PMID: 32617964 David et al., 2020
Four patients from two apparently unrelated consanguineous Bedouin families with ciliopathy due to a homozygous TTC26 c.695A>G p.Asn232Ser mutation. Patients had dysmorphic features, early-onset cholestatic jaundice (4/4), pituitary hormone deficiency (2/4), postaxial polydactyly (3/4), ectopic / absent neurohypophysis (posterior lobe of the pituitary gland) on brain MRI.
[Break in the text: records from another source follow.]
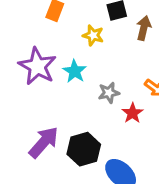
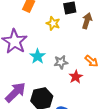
cyan star: (75, 71) -> (38, 56), moved

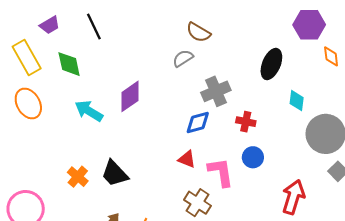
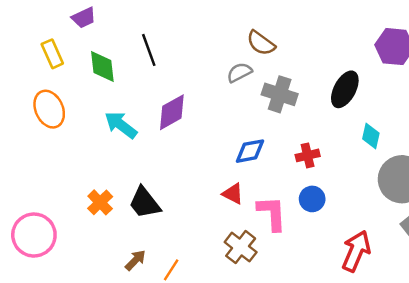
black line: (94, 26) -> (149, 50), moved
yellow rectangle: (27, 58) -> (52, 54), size x0.7
gray cross: (216, 91) -> (280, 94), moved, turned 36
red cross: (246, 122) -> (308, 155), turned -30

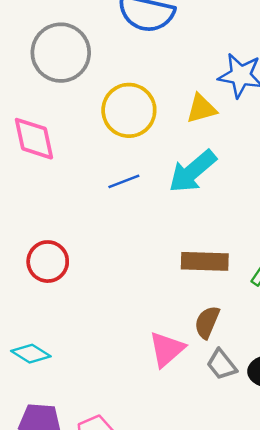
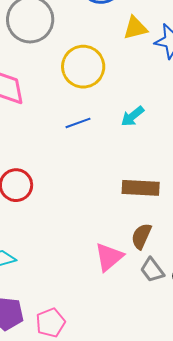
yellow triangle: (201, 109) -> (135, 28), moved
cyan arrow: (193, 171) -> (133, 116), size x0.6

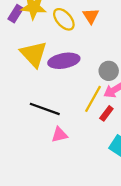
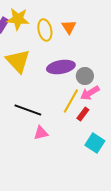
yellow ellipse: (64, 19) -> (45, 30), turned 30
purple ellipse: (64, 61) -> (61, 67), moved

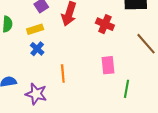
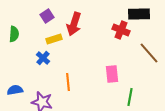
red cross: (105, 24) -> (121, 30), moved
yellow rectangle: (35, 29) -> (54, 39), moved

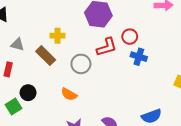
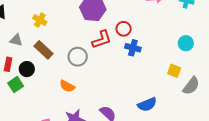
yellow cross: (57, 36) -> (40, 20), moved, turned 32
black circle: (28, 93) -> (27, 69), moved
green square: (14, 107) -> (16, 85), moved

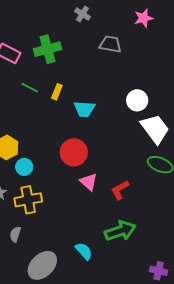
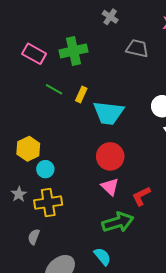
cyan trapezoid: (84, 109) -> (108, 113), size x1.4
red circle: (74, 152) -> (110, 156), moved
green arrow: (120, 231) -> (118, 222), moved

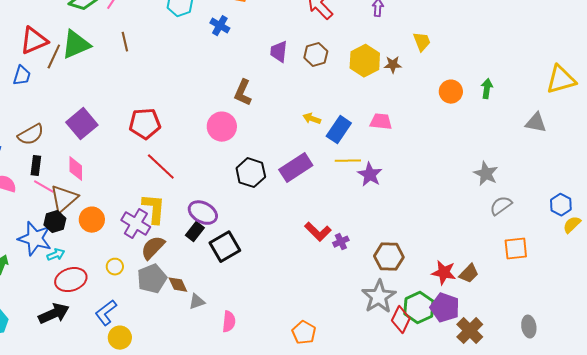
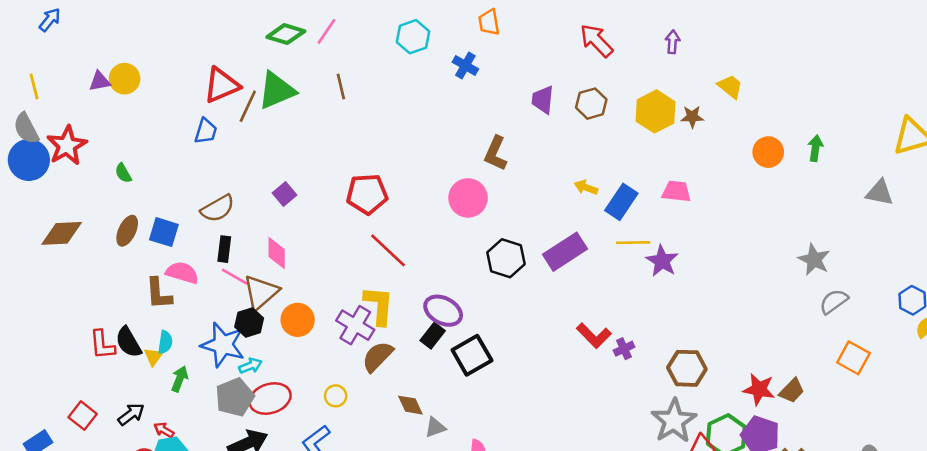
yellow trapezoid: (422, 42) -> (730, 87), turned -30
purple square: (82, 124) -> (284, 194), size x0.6
orange square: (516, 249) -> (853, 358), turned 35
yellow circle: (115, 267) -> (336, 396), moved
gray pentagon: (152, 279) -> (235, 397), moved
PMID: 34177428 Alfadhel et al., 2021
Nonconsanguineous Saudi family. The female proband exhibited cholestasis, cystic dilatation of intrahepatic biliary ducts, diabetes insipidus, dysmorphic facial features, optic atrophy, hydrocephalus, aqueductal stenosis, hyperextensible knee joints, bilateral knee dislocation, polydactyly, and syndactyly. Brain MRI showed pituitary hypoplasia. She died at 15 months of age.
WGS + Sanger sequencing revealed a homozygous TTC26 variant (c.4-1G>C; NM_024926.3).
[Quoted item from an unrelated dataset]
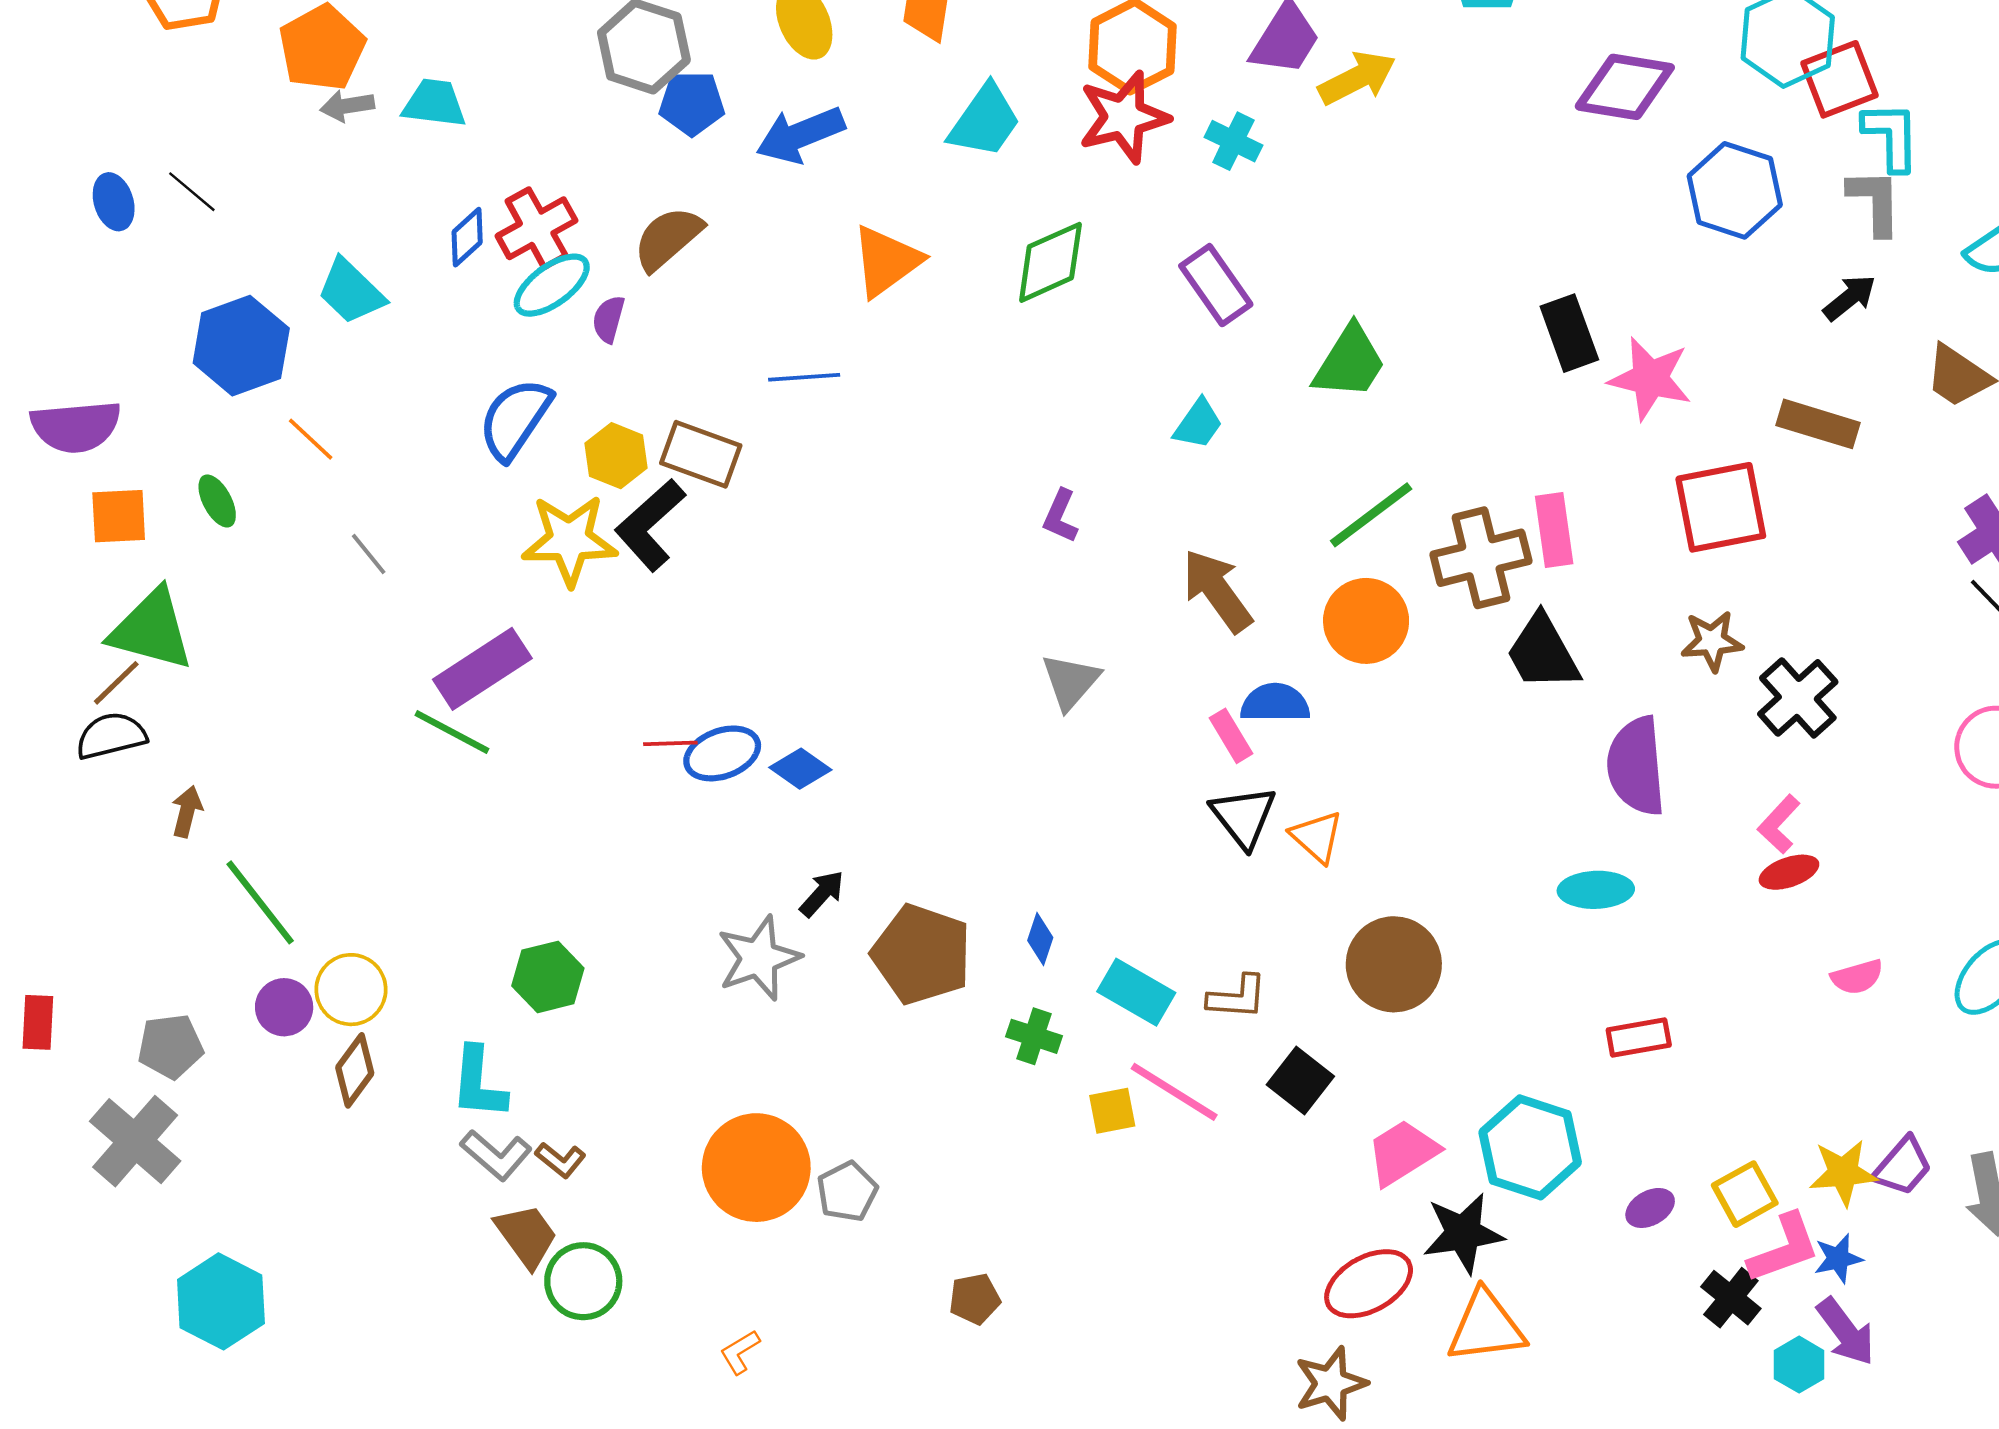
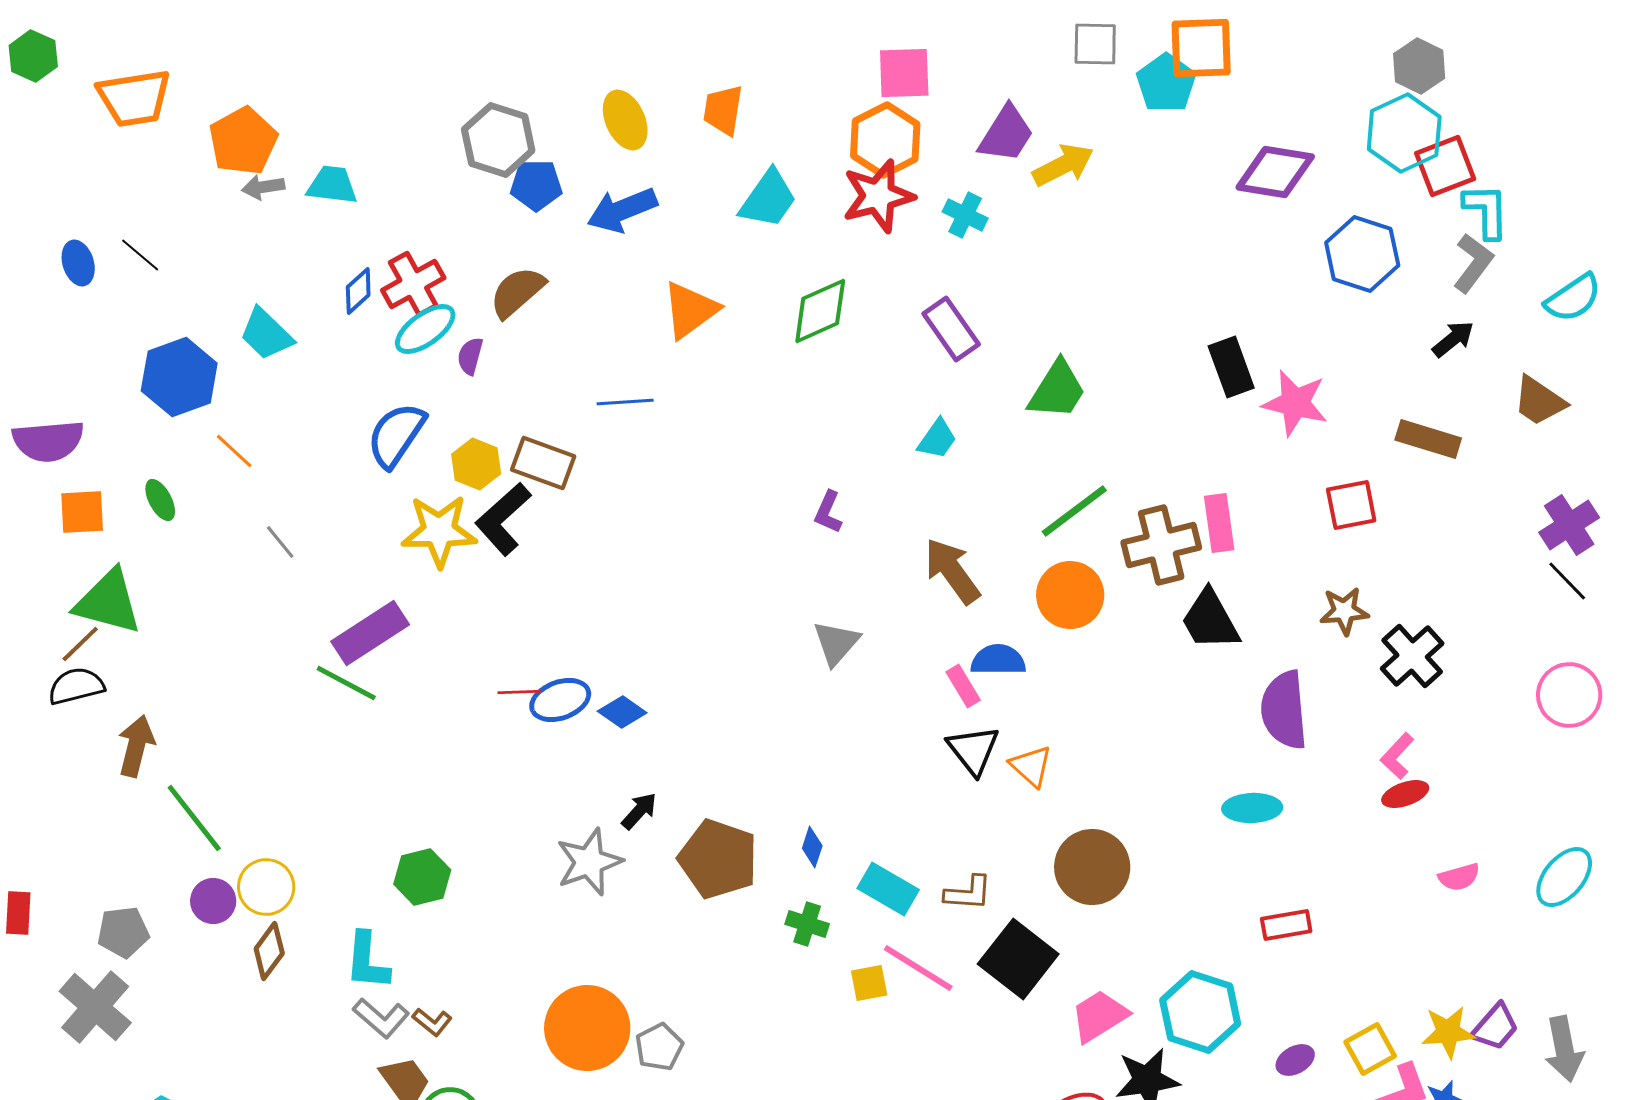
gray L-shape: (1875, 202) -> (1473, 263), turned 38
red square: (1721, 507) -> (1351, 505), size x0.7
brown arrow: (187, 812) -> (136, 746), size x1.5
black square: (1300, 1080) -> (1018, 959), size x1.5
PMID: 38135897 Papingi et al., 2024
Male patient with hexadactyly, pituitary stalk interruption, hepatopathy, nephropathy, unilateral hearing impairment, a congenital heart defect, and a bilateral lip-palate cleft. He was homozygous for TTC26 c.1006-5T> C. Parents are first degree-cousins, Afghan ancestry.
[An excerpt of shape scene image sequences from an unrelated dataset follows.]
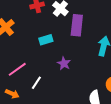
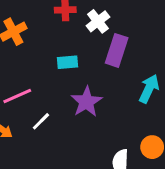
purple star: (64, 63) -> (86, 102), size x1.5

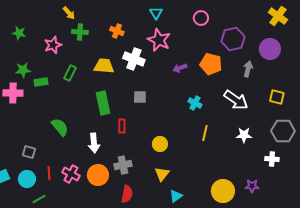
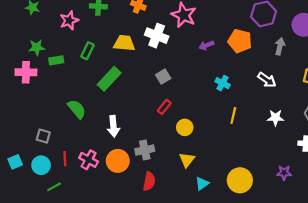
gray square: (140, 97) -> (163, 77), turned -32
white arrow: (236, 100) -> (267, 80), size x0.7
green rectangle: (103, 103) -> (109, 79), moved, turned 55
red rectangle: (122, 126) -> (164, 107), moved, turned 40
yellow circle: (223, 191) -> (240, 180), moved

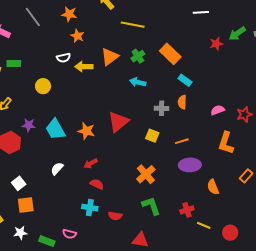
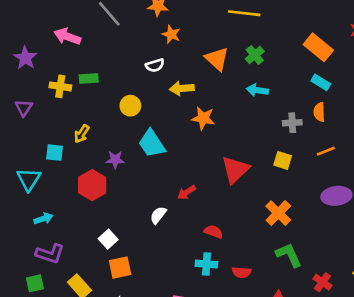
orange rectangle: (170, 54) -> (318, 47), moved
orange triangle: (110, 57) -> (217, 59), turned -36
yellow arrow: (84, 67) -> (182, 88), moved
red triangle: (118, 122) -> (235, 170), moved
cyan trapezoid: (55, 129) -> (152, 144), moved
orange star: (86, 131) -> (203, 118), moved
orange line: (182, 141) -> (326, 151), moved
red arrow: (91, 163) -> (187, 192), moved
red cross: (187, 210) -> (322, 282), moved, turned -32

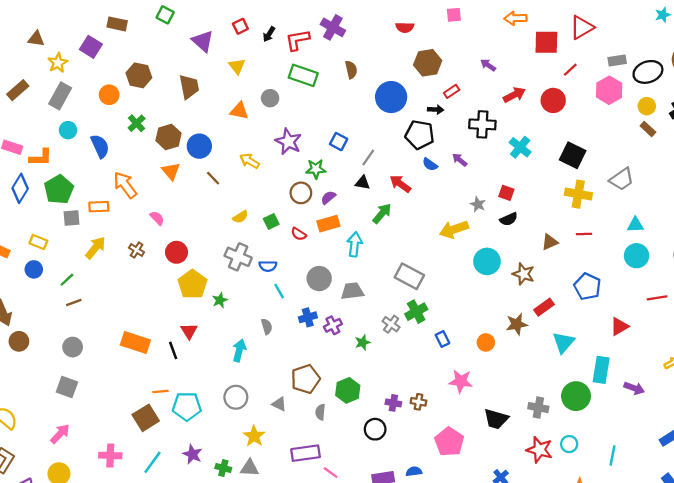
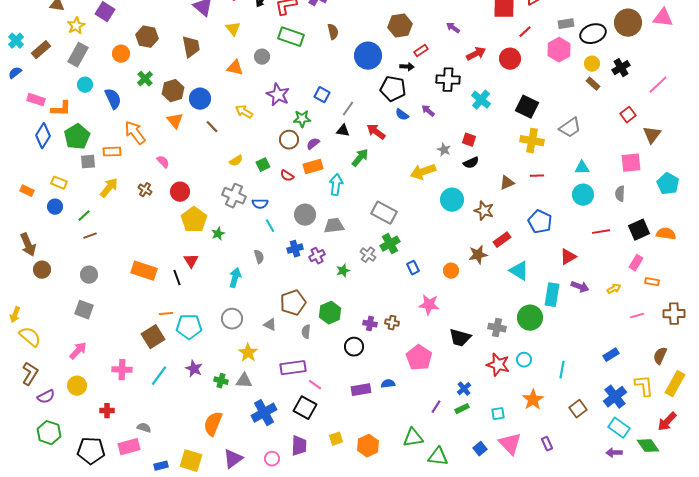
cyan triangle: (563, 342) -> (519, 271), turned -40
purple arrow: (634, 388) -> (580, 287), moved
PMID: 39514123 Yang et al., 2025
Chinese case of BRENS syndrome who presented with kidney, neurological, skeletal, and other features (no biliary involvement). 3 TTC26 variant detected: c.1069+5G>A inherited from the mother and c.511A>G (p.Ile171Val) and c.1099T>C (p.Ser367Pro) from the father.

Functional evidence:
PMID: 24596149 Ishikawa et al., 2014 - Knockdown of ttc26 in zebrafish embryos or mutation of Dyf13 (TTC26 ortholog) in C. reinhardtii produced short cilia with abnormal motility.

TTC26 is associated with AR Biliary, renal, neurologic, and skeletal syndrome, OMIM:619534 (OMIM accessed 22nd Apr 2026).